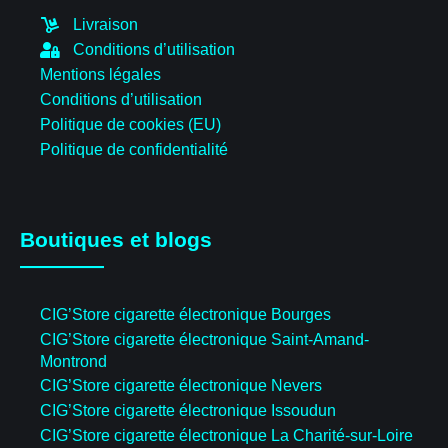
Livraison
Conditions d’utilisation
Mentions légales
Conditions d’utilisation
Politique de cookies (EU)
Politique de confidentialité
Boutiques et blogs
CIG’Store cigarette électronique Bourges
CIG’Store cigarette électronique Saint-Amand-
Montrond
CIG’Store cigarette électronique Nevers
CIG’Store cigarette électronique Issoudun
CIG’Store cigarette électronique La Charité-sur-Loire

......

When a line of the records holds the word "électronique", copy that line.

CIG’Store cigarette électronique Bourges
CIG’Store cigarette électronique Saint-Amand-
CIG’Store cigarette électronique Nevers
CIG’Store cigarette électronique Issoudun
CIG’Store cigarette électronique La Charité-sur-Loire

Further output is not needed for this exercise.